Ms. Strepp spoke into her radio, then turned to us. “The Loner says that the President’s motorcade is about to pull up to the palace. We’ll give the President twenty minutes, and then the Loner will blow this ceiling.” She pointed above us, where the tunnel ceiling dripped wetly. “In the meantime, make sure your weapons are loaded and ready to go.”
I double-checked my rifle, every movement second nature by now. Everything I’d gone through, from getting abducted, trained to be a killer at Crazy House, and then trained for survival at the camp had led me here, to this moment.
Turning to the dark column of young soldiers, Ms. Strepp raised her voice, though of course she couldn’t be heard by her whole army.
“Is everyone ready?” she shouted.
The yeses rippled toward us for minutes, as the question was relayed backward and the answer relayed forward.
“You’re about to strike a death blow!” Ms. Strepp yelled. “A death blow to the users, the corrupted leaders, the rich who are living off of our work!

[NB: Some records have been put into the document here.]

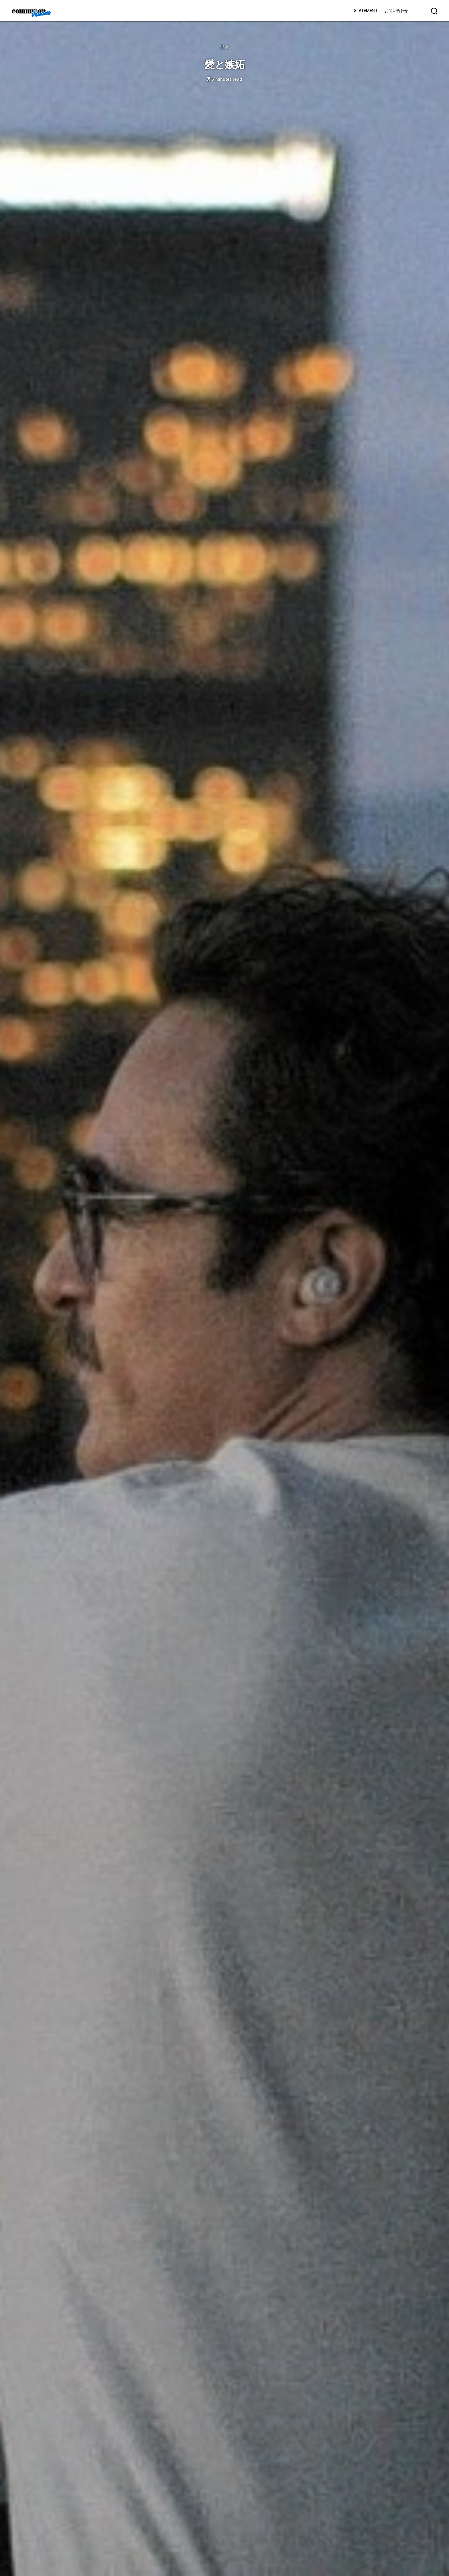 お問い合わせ (396, 10)
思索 (224, 47)
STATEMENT (365, 10)
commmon (28, 10)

This won’t be the end of our struggle, but it is finally a beginning! Today, you will make history! This day will be written into history books that your children and your children’s children will read in school!”
The murmuring behind us grew louder and I saw some kids raise their weapons over their heads in excitement. Did they realize that not all of them would live this day out? Would never have children or grandchildren?
Bing! went Ms. Strepp’s phone—another message from the Loner.
“It’s time!” Ms. Strepp said, her face alight with fervor. “He says it’s time! Ten!”
We all echoed, “Ten!”
“Nine! Eight!”
We scrambled to take cover from where the ceiling above us would explode. I knelt behind a metal beam next to a side service tunnel about five feet wide, and that’s when I heard a faint but growing roar. Like, water?
“Seven! Six!”
I peered down the tunnel. There had been the faintest light toward its back, but suddenly the light winked out.
Oh, shit. “Wait!” I yelled, waving my arms. “Wait!”
“Five!”
I cupped my hands over my mouth and bellowed, “Ms. Strepp, wait! Stop!”
Ms. Strepp stared at me, and all I could do was point.
Then a wall of water sluiced down the service tunnel and hit us full on, knocking most of us down. There was a reason the trains didn’t come this far.
114
BECCA
WITHIN TEN MINUTES NATE AND I were surrounded by a team in hazmat suits. I allowed myself a small moan as they gripped our feet and shoulders and lowered us onto plastic tarps. I had no idea where they were taking us, but surely even a strict quarantine wing would be easier to break out of than a dungeon.
“They’re still alive,” one guy said.
The other one shrugged. “Won’t be for long. Let’s go.”